Aim of the exercise:
When you transcribe the listing, keep each line exact and drop the pictures.

Data excerpts:

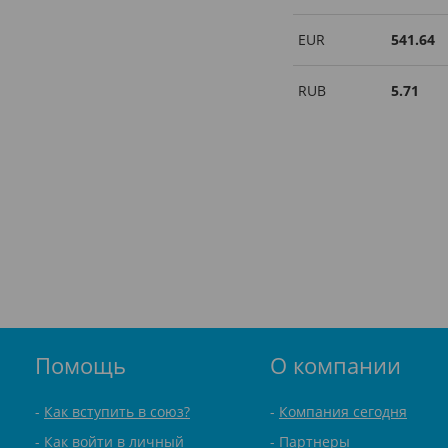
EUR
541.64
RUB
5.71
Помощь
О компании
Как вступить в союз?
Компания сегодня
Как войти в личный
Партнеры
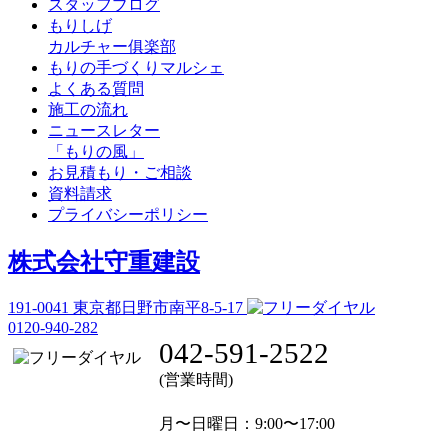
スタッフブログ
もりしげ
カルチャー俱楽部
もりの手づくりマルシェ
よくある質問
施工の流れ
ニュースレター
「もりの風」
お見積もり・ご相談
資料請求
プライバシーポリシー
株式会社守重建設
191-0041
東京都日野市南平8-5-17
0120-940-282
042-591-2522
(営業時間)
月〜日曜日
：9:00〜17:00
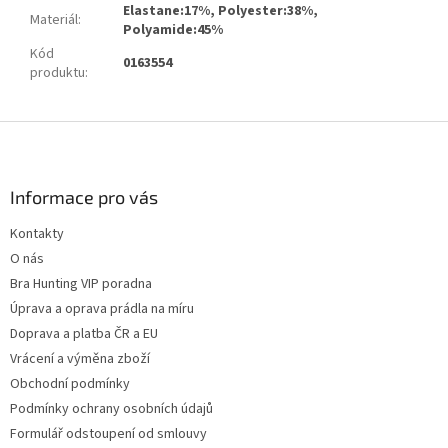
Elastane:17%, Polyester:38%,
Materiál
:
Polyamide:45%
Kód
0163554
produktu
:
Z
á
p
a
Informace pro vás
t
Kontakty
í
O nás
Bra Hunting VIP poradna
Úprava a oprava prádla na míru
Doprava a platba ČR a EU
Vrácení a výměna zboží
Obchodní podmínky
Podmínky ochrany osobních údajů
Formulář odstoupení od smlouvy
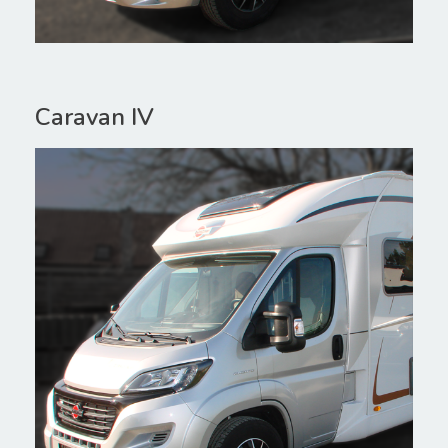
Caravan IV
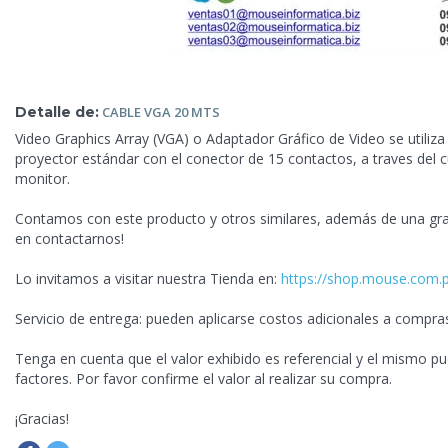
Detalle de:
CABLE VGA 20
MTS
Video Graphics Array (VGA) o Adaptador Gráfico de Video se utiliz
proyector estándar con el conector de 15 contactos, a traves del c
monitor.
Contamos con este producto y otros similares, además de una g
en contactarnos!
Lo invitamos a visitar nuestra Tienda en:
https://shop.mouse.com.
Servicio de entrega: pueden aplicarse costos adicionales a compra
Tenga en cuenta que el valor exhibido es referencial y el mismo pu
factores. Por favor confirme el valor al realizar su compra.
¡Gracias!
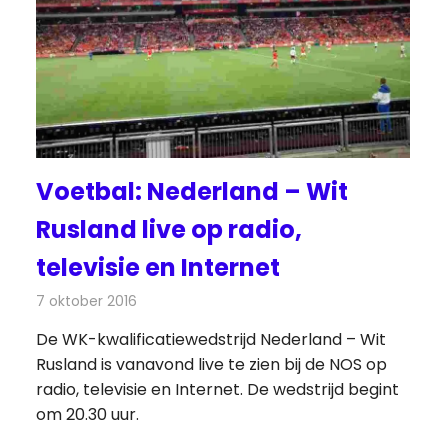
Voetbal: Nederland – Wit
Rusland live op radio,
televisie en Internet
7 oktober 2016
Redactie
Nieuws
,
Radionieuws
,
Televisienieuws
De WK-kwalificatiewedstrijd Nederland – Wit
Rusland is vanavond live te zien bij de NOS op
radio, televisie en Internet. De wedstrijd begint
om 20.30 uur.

Response area:
EUR
541.64
RUB
5.71
Помощь
О компании
Как вступить в союз?
Компания сегодня
Как войти в личный
Партнеры
スタッフブログ
もりしげ
カルチャー俱楽部
もりの手づくりマルシェ
よくある質問
施工の流れ
ニュースレター
「もりの風」
お見積もり・ご相談
資料請求
プライバシーポリシー
株式会社守重建設
191-0041
東京都日野市南平8-5-17
0120-940-282
042-591-2522
(営業時間)
月〜日曜日
：9:00〜17:00
Elastane:17%, Polyester:38%,
Materiál
:
Polyamide:45%
Kód
0163554
produktu
:
Z
á
p
a
Informace pro vás
t
Kontakty
í
O nás
Bra Hunting VIP poradna
Úprava a oprava prádla na míru
Doprava a platba ČR a EU
Vrácení a výměna zboží
Obchodní podmínky
Podmínky ochrany osobních údajů
Formulář odstoupení od smlouvy
Caravan IV
Detalle de:
CABLE VGA 20
MTS
Video Graphics Array (VGA) o Adaptador Gráfico de Video se utiliz
proyector estándar con el conector de 15 contactos, a traves del c
monitor.
Contamos con este producto y otros similares, además de una g
en contactarnos!
Lo invitamos a visitar nuestra Tienda en:
https://shop.mouse.com.
Servicio de entrega: pueden aplicarse costos adicionales a compra
Tenga en cuenta que el valor exhibido es referencial y el mismo pu
factores. Por favor confirme el valor al realizar su compra.
¡Gracias!
Voetbal: Nederland – Wit
Rusland live op radio,
televisie en Internet
7 oktober 2016
Redactie
Nieuws
,
Radionieuws
,
Televisienieuws
De WK-kwalificatiewedstrijd Nederland – Wit
Rusland is vanavond live te zien bij de NOS op
radio, televisie en Internet. De wedstrijd begint
om 20.30 uur.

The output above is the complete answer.